Les détournements de chaînes d’information pourraient être intéressants car ce sont des médias qui touchent un grand nombre de personnes. Le fait d’amener le conflit sur ces chaînes de grande diffusion serait un moyen de réinformation de la population russe qui s'abreuve d’une information contrôlée, calculée au millimètre par la propagande gouvernementale. Une attaque ferait écho à l'opération ayant eu lieu en France en avril 2015 qui avait mis un écran noir sur TV5 Monde et qui avait été in fine attribuée aux services spéciaux russes.

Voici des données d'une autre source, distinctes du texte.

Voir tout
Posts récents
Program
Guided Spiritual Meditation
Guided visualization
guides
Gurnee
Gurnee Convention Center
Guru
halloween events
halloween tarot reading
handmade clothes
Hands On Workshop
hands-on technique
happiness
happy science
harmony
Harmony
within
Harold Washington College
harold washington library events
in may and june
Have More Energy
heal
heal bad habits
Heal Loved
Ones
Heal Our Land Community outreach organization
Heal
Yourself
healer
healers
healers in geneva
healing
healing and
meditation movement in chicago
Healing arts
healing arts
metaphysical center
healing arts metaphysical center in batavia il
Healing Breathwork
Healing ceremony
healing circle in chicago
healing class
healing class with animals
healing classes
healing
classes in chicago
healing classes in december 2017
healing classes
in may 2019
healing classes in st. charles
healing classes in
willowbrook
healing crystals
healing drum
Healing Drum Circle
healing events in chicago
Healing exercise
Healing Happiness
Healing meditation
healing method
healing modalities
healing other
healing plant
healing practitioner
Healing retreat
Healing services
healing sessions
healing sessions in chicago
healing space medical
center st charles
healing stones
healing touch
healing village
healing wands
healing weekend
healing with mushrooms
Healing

Les Anonymous ont-ils déjà réussi des actions d’ampleur par le passé ?
Il y a eu beaucoup d’actions avec des ampleurs médiatiques importantes comme des actions pendant les attentats de 2015. En France il y a eu des opérations beaucoup plus activistes contre des industriels pétroliers. Avec les Anonymous, il y a beaucoup plus d’effet de communication que de véritables percées. Il s'agit plutôt de leaks, il s’agit d’exfiltrations d’informations censées rester confidentielles plutôt que des vraies actions que l’on pourrait qualifier de cyber guerre.

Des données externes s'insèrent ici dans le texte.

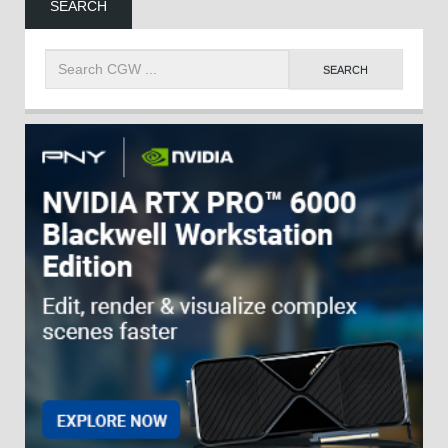
SEARCH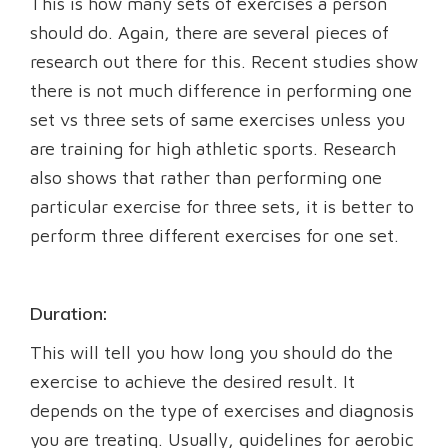
This is how many sets of exercises a person
should do. Again, there are several pieces of
research out there for this. Recent studies show
there is not much difference in performing one
set vs three sets of same exercises unless you
are training for high athletic sports. Research
also shows that rather than performing one
particular exercise for three sets, it is better to
perform three different exercises for one set.
Duration:
This will tell you how long you should do the
exercise to achieve the desired result. It
depends on the type of exercises and diagnosis
you are treating. Usually, guidelines for aerobic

Connue pour leur présence et leur activisme sur le web, la force de frappe numérique russe pourrait-elle faire preuve de représailles envers l'OTAN ?
Cela ne serait pas forcément ou uniquement des représailles cyber en tant que telles. Aujourd’hui, si une cyberattaque attribuée à la Russie touchait gravement l’un des membres de l’OTAN, l'organisation pourrait au titre de l’article 5 générer une réponse qui n’est évidemment pas obligatoirement cyber : si un pays de l'OTAN est victime d'une attaque armée, chaque membre de l'Alliance considérera cet acte de violence comme une attaque armée dirigée contre l'ensemble des membres et prendra les mesures qu'il jugera nécessaires pour venir en aide au pays attaqué.